== What is needed ==
Search the records for the word "Spurgeon" and copy each line in which it appears.

(Collected data)
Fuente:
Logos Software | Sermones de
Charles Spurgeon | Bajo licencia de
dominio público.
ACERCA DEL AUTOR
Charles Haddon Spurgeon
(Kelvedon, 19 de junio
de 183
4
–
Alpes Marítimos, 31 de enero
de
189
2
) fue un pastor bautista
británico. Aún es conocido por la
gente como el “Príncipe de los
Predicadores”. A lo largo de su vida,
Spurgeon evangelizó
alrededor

== Solution for this task ==
Charles Spurgeon | Bajo licencia de
Charles Haddon Spurgeon
Spurgeon evangelizó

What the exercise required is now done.